You would have some pretty interesting temperature problems, because along with light, radiant heat energy (infrared) would not reach you from the South but you would be radiating with a vengeance in that direction, so the South side of your body would be quite cold, even if the air were at normal temperature.The North side, however, would be receiving radiation from the environment (north of it) normally and therefore be warmer than the south facing side. You’d be normally warm on the N side and freezing on the S side and had better turn yourself quite frequently, like a rotisserie chicken, to maintain some sort of equality.. Even if the air and ground temperature were uniform in the environment (something, in fact, quite hard to maintain here), and there was no extraneous radiation impinging, you would have this permanent hot and cold side to every object.
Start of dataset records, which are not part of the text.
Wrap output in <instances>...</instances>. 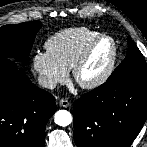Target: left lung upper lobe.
Wrapping results in <instances>:
<instances>
[{
  "instance_id": "left-lung-upper-lobe-1",
  "label": "left lung upper lobe",
  "mask_w": 147,
  "mask_h": 147,
  "mask_svg": "<svg viewBox=\"0 0 147 147\" xmlns=\"http://www.w3.org/2000/svg\"><path fill=\"white\" fill-rule=\"evenodd\" d=\"M127 41L129 46L127 55L108 80L128 76L147 78V64L143 55L130 37Z\"/></svg>"
}]
</instances>
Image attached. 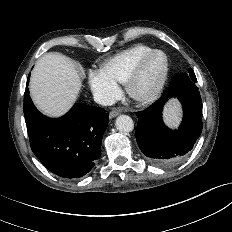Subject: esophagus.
<instances>
[{
	"instance_id": "esophagus-1",
	"label": "esophagus",
	"mask_w": 232,
	"mask_h": 232,
	"mask_svg": "<svg viewBox=\"0 0 232 232\" xmlns=\"http://www.w3.org/2000/svg\"><path fill=\"white\" fill-rule=\"evenodd\" d=\"M119 114H120V111L117 109H114L109 113V116H110V118H114V117L118 116Z\"/></svg>"
}]
</instances>
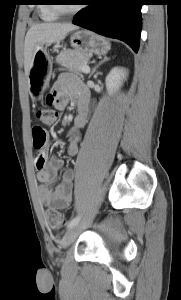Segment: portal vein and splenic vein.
Returning <instances> with one entry per match:
<instances>
[{"instance_id":"obj_1","label":"portal vein and splenic vein","mask_w":181,"mask_h":300,"mask_svg":"<svg viewBox=\"0 0 181 300\" xmlns=\"http://www.w3.org/2000/svg\"><path fill=\"white\" fill-rule=\"evenodd\" d=\"M81 70H82V72H84V73H89V72H90V68H89V66H87V65L82 66V67H81Z\"/></svg>"}]
</instances>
In this frame you would have a permanent temperature disequilibrium maintained, even if you sealed the whole planet in a perfectly reflective enclosure, with no influx of radiation from the outside, no leakage of radiation, and no potential energy source being depleted on the inside. This is, to put it mildly, not in accordance with the laws of thermodynamics as understood at the end of the nineteenth century. This introduces us to more than mere strangeness, we now have our first intimations of theoretical inconsistency, which will be considered in part II, with other examples.
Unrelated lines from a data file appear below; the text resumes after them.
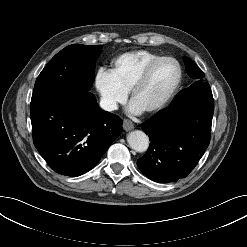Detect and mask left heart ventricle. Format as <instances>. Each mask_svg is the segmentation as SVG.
Wrapping results in <instances>:
<instances>
[{
  "label": "left heart ventricle",
  "instance_id": "left-heart-ventricle-1",
  "mask_svg": "<svg viewBox=\"0 0 247 247\" xmlns=\"http://www.w3.org/2000/svg\"><path fill=\"white\" fill-rule=\"evenodd\" d=\"M176 78L177 67L174 62L170 60L159 62L133 100L144 110L151 107L168 93Z\"/></svg>",
  "mask_w": 247,
  "mask_h": 247
}]
</instances>
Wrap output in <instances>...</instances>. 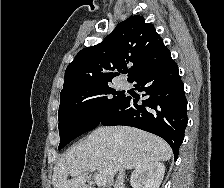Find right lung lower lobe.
<instances>
[{
  "label": "right lung lower lobe",
  "mask_w": 224,
  "mask_h": 188,
  "mask_svg": "<svg viewBox=\"0 0 224 188\" xmlns=\"http://www.w3.org/2000/svg\"><path fill=\"white\" fill-rule=\"evenodd\" d=\"M133 81L135 89L144 92L142 104H137L139 96L125 95L101 124L132 126L156 134L169 143L176 160L188 122L187 100L177 64L169 53L130 80Z\"/></svg>",
  "instance_id": "obj_1"
}]
</instances>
I think the above justifies my claim that the non-relativistic (classical) world is as strange or stranger than the relativistic one; it's just that you have to pick the right frame to appreciate the strangeness. In the non relativistic world, each separate frame of reference presents a quite different physical reality. Children brought up in one wouldn't be able to function in others. In the relativistic framework, all reference frames are blissfully indistinguishable.
I would guess that the reason the implicit strangeness of the classical world was not more obvious and not more often dwelled upon is a historical accident. Before classical physicists happened to ask themselves the question of what life would be like in a high V frame, Einstein came along and offered a totally "other", and empirically provable, world view which made the question moot.
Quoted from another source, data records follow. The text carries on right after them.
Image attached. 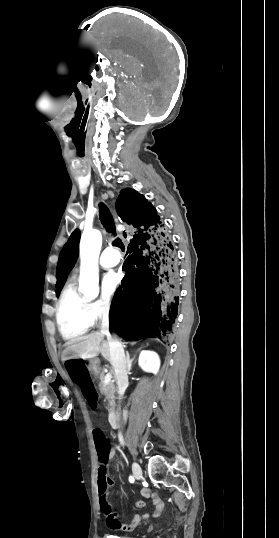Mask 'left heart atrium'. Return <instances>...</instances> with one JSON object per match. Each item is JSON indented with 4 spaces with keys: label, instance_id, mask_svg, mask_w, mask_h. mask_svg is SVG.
Returning a JSON list of instances; mask_svg holds the SVG:
<instances>
[{
    "label": "left heart atrium",
    "instance_id": "39dd6f15",
    "mask_svg": "<svg viewBox=\"0 0 279 538\" xmlns=\"http://www.w3.org/2000/svg\"><path fill=\"white\" fill-rule=\"evenodd\" d=\"M120 282V276L116 273L105 275L103 280V289L107 295H112Z\"/></svg>",
    "mask_w": 279,
    "mask_h": 538
}]
</instances>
The necessity of reformulating classical physics.
The entire foregoing discussion is based on a conceptual framework which works with the first two ideas (The existence of the aether as medium, and the speed of the observer through the aether as determining the speed of light), which were understood in the nineteenth century. However, by the end of the nineteenth century and the beginning of the twentieth, the structure of the atom was revealed (the essential features worked out by 1912), and it became known that the electrons carrying the negative charge were confined to the outside of the atoms with the protons confined to the center. This, in turn, generated a new understanding of the way forces pass through solid objects, (i.e. how a force applied to the one end of a rigid body results in the acceleration of matter at the other end), These last two aspects of physics were still within the framework of classical physics.
When this aspect of forces is considered, it turns out that the entire previous discussion is superficial and in need of radical restructuring, producing a set of predictions, if anything, stranger than the preceding ones.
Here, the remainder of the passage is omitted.